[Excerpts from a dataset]
****************
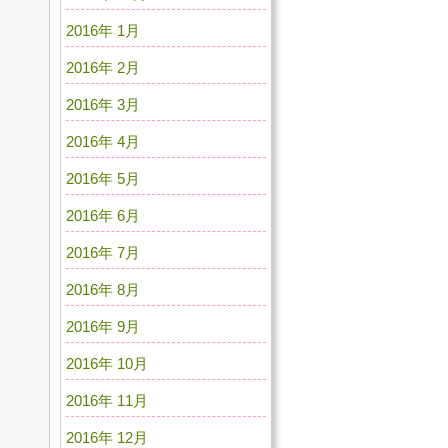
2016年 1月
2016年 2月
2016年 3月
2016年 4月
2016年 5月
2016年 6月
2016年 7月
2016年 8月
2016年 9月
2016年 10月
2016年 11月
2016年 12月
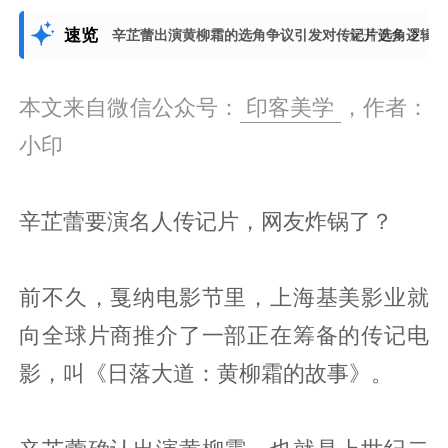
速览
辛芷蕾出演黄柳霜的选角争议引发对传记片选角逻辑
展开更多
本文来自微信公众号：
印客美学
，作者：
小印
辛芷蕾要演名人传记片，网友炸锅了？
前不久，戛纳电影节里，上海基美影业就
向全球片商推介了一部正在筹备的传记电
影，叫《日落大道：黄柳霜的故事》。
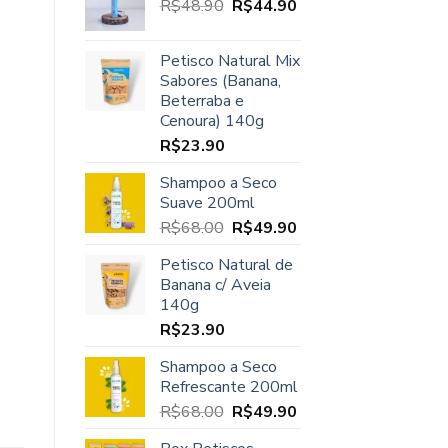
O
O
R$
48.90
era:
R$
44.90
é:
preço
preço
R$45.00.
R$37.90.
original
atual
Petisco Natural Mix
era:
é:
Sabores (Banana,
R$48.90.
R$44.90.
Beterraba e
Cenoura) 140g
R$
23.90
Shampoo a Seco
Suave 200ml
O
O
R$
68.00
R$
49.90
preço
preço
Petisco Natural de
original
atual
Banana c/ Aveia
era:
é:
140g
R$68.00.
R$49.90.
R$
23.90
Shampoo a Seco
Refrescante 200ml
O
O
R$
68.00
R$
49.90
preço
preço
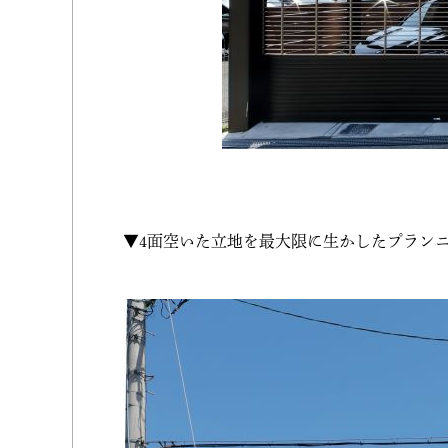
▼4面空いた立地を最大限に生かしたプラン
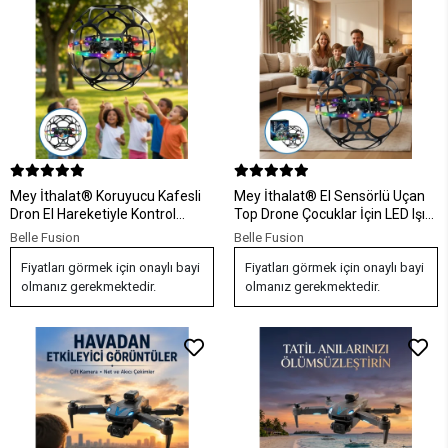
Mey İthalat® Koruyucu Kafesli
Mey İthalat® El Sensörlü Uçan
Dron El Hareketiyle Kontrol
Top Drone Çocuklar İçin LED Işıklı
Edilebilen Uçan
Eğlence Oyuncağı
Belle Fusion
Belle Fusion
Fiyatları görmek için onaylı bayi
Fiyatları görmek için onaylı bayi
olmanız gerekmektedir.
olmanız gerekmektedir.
****************
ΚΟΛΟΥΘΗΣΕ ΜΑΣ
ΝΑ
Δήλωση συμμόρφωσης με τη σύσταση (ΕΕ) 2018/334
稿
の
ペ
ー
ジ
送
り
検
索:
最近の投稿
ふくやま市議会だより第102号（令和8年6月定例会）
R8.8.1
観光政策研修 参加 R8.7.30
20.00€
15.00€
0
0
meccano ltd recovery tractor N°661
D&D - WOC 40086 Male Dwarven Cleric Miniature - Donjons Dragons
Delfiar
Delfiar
****************
▸ What this task involves: Each line of the records that holds the word "Uçan" should be copied out.

▸ Exercise answer:
Mey İthalat® El Sensörlü Uçan
Edilebilen Uçan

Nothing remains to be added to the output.